── RECORDS TO USE

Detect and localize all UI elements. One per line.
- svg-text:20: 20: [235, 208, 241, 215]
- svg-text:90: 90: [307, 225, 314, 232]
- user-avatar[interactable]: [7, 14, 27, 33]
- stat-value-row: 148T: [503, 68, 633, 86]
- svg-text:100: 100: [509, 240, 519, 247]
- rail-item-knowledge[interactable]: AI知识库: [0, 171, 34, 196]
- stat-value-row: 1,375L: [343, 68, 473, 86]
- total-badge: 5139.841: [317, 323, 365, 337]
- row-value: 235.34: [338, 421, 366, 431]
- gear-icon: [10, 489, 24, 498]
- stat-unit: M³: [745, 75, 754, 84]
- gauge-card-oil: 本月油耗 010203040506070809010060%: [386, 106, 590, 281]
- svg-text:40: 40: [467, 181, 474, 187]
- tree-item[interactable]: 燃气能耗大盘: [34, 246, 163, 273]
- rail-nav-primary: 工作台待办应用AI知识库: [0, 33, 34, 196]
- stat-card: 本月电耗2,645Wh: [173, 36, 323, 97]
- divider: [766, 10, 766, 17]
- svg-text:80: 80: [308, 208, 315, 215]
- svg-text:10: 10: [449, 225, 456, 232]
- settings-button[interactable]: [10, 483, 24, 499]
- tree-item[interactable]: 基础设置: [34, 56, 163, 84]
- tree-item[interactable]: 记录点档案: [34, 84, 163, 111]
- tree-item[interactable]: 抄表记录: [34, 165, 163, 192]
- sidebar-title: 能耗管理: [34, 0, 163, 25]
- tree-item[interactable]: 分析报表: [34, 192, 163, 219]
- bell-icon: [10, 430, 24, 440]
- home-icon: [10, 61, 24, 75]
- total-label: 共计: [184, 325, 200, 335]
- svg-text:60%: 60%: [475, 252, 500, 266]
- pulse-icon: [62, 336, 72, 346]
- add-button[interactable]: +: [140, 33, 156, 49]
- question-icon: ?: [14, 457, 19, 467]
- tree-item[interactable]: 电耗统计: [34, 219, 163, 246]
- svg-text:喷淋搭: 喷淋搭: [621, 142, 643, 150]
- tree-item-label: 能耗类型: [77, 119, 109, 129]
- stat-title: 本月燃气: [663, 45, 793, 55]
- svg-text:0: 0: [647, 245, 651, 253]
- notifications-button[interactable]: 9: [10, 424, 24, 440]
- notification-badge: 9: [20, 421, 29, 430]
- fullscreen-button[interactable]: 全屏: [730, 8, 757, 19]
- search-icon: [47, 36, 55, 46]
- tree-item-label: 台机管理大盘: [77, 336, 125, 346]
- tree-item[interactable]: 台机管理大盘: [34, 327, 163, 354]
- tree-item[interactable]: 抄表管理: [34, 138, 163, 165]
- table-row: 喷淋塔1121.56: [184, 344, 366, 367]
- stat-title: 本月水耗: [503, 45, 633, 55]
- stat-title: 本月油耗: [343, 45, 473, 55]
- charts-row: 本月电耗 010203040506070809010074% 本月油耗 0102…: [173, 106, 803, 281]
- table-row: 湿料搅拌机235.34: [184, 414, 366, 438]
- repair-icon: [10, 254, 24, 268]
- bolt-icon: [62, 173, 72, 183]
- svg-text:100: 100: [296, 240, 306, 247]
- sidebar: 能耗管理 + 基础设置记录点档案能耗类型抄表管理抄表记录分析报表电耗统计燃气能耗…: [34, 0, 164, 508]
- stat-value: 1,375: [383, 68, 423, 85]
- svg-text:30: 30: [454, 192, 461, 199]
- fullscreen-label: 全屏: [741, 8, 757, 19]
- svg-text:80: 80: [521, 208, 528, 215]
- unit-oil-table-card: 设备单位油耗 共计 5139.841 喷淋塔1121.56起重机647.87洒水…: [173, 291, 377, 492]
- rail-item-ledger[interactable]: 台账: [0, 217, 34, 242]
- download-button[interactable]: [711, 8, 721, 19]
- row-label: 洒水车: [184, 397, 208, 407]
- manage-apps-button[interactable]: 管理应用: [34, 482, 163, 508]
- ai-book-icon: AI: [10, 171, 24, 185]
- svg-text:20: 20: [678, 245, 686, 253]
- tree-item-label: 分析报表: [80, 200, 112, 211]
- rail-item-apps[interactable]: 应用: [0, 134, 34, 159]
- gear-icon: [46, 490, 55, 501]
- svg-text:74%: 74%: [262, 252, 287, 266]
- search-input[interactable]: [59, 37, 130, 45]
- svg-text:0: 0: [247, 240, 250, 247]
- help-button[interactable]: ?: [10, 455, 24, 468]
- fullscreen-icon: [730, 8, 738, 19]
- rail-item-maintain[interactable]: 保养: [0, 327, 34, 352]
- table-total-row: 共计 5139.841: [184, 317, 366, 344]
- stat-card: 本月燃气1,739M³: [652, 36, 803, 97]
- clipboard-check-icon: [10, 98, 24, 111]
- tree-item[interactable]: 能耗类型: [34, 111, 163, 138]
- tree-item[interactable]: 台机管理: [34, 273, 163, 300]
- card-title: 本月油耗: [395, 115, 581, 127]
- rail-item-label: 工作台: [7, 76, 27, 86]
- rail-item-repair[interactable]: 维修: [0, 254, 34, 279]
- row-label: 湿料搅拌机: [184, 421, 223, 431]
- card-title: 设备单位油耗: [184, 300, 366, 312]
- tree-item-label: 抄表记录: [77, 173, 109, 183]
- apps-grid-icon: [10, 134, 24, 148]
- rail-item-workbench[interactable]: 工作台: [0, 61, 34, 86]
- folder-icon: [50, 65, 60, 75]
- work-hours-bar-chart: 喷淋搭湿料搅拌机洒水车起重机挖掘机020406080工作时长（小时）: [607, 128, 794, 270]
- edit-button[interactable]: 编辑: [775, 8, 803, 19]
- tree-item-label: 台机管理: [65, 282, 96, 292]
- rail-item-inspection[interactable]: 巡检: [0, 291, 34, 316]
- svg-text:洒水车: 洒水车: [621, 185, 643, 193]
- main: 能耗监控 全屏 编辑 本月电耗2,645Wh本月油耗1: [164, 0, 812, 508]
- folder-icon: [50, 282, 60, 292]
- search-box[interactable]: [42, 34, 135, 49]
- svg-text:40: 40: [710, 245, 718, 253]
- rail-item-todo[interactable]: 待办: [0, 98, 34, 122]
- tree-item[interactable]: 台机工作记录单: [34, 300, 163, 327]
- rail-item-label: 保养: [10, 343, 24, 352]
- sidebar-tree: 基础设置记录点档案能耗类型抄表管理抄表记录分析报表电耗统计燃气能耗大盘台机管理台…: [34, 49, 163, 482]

────

- _PROBLEM STATEMENT_
From the entries, count the lines that hold the string "能耗管理". Nothing but the number is needed.

- _SOLUTION BELOW_
2